It was obvious from the outset that the Dianne Reeves edition of Lobero Live would be a special one. Reeves had not played the Lobero recently, and it is a perfect venue for jazz. In addition, the Santa Barbara stop on her current extended tour was the only chance to hear Reeves with both her marvelous pair of guitarists (Romero Lubambo and Russell Malone), and a full rhythm section (which included Reginald Veal on bass and Gregory Hutchinson on drums). With multiple Grammys on her mantelpiece, and a new sense of what’s possible stemming from her appearance in George Clooney’s film, Good Night and Good Luck, Reeves today is nothing less than electrifying. Her voice is full, rich, and intensely bright at just the right moments, and the ease with which she improvises gorgeous melodies is breathtaking.
To complement her vocal perfection was Reeves’s taste in material. The Harold Arlen classic “One for My Baby” was a hit for her when it was featured over the credits of Goodnight, and it was even better here-sinuous, sexy, and blue in an utterly metropolitan idiom. Drawn out, 48 bar songs like Arlen’s allow Reeves to suspend and evolve a complex melody into something sly and captivating.
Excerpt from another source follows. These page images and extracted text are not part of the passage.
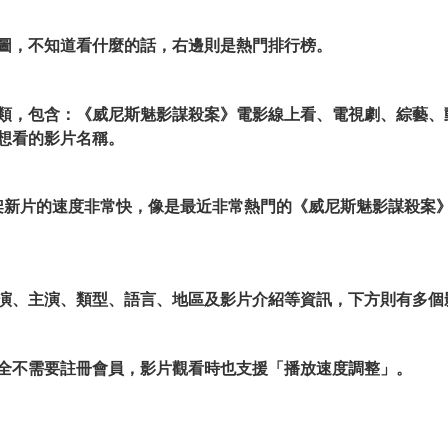
圖，不知道看什麼的話，右邊則是熱門排行榜。
類，包含：《威尼斯魅影謀殺案》電影線上看、電視劇、綜藝、
想看的影片名稱。
0.site上架新片的速度非常快，像是最近非常熱門的《威尼斯魅影謀
演、主演、類型、語言、地區及影片介紹等資訊，下方則有多個
全不需要註冊會員，影片觀看時也支援「播放速度調整」。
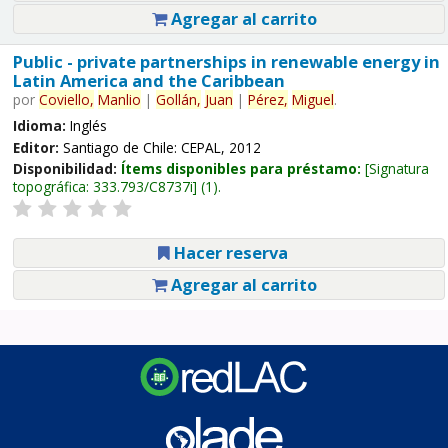
Agregar al carrito
Public - private partnerships in renewable energy in
Latin America and the Caribbean
por
Coviello,
Manlio
|
Gollán,
Juan
|
Pérez,
Miguel
.
Idioma:
Inglés
Editor:
Santiago de Chile: CEPAL, 2012
Disponibilidad:
Ítems disponibles para préstamo:
Signatura
topográfica:
333.793/C8737i
(1).
Hacer reserva
Agregar al carrito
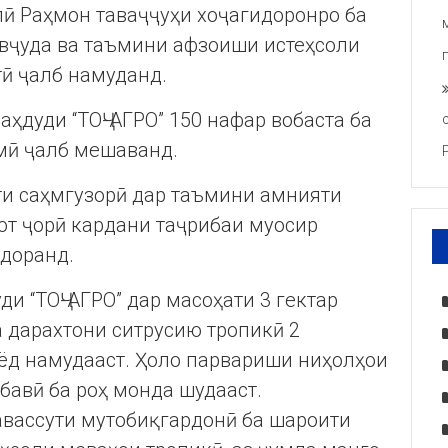
 Раҳмон таваҷҷуҳи хоҷагидоронро ба
вҷуда ва таъмини афзоиши истеҳсоли
ӣ ҷалб намуданд.
ҳдуди “ТОҶ-АГРО” 150 нафар вобаста ба
мӣ ҷалб мешаванд.
и саҳмгузорӣ дар таъмини амнияти
лот ҷорӣ кардани таҷрибаи муосир
доранд.
и “ТОҶ-АГРО” дар масоҳати 3 гектар
 дарахтони ситрусию тропикӣ 2
д намудааст. Ҳоло парвариши ниҳолҳои
бавӣ ба роҳ монда шудааст.
авассути мутобиқгардонӣ ба шароити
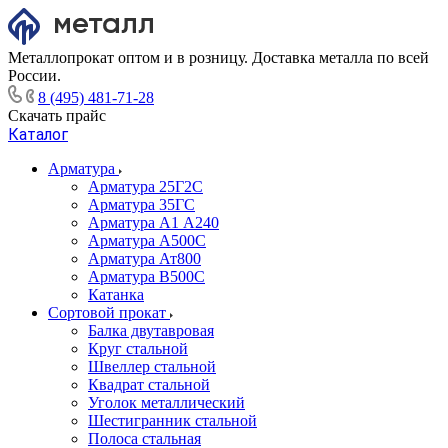
Металлопрокат оптом и в розницу. Доставка металла по всей
России.
8 (495) 481-71-28
Скачать прайс
Каталог
Арматура
Арматура 25Г2С
Арматура 35ГС
Арматура А1 А240
Арматура А500С
Арматура Ат800
Арматура В500С
Катанка
Сортовой прокат
Балка двутавровая
Круг стальной
Швеллер стальной
Квадрат стальной
Уголок металлический
Шестигранник стальной
Полоса стальная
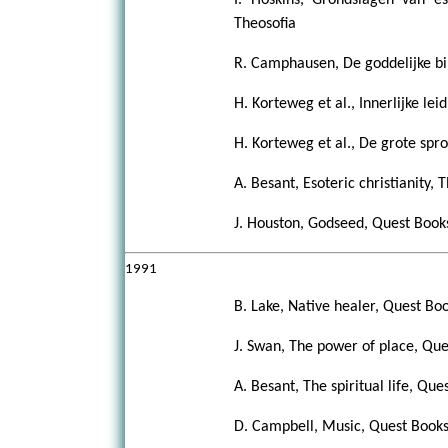
Theosofia
R. Camphausen, De goddelijke bib
H. Korteweg et al., Innerlijke lei
H. Korteweg et al., De grote spro
A. Besant, Esoteric christianity,
J. Houston, Godseed, Quest Book
1991
B. Lake, Native healer, Quest Bo
J. Swan, The power of place, Que
A. Besant, The spiritual life, Que
D. Campbell, Music, Quest Books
Yet this showstopper was only a small piece of a much larger whole. There was a magnificent Brazilian duet with Lubambo at the beginning of the second set, and a couple of great pop covers-“Loving You” and “Just My Imagination.” For “Loving You,” Reeves coyly referred to singing the whole song “except for that one part,” meaning a section on the original recording that Minnie Ripperton sang in her inimitable “whistle register.” Reeves may not have hit those crazy high notes, but she certainly made the song her own, demonstrating that there’s no one who can touch her in pop or jazz today when it comes to soulful scat singing. Take to the road and visit far-off places if you must, Dianne, but come back soon. Because as you sang on Thursday, “Our love is here to stay.”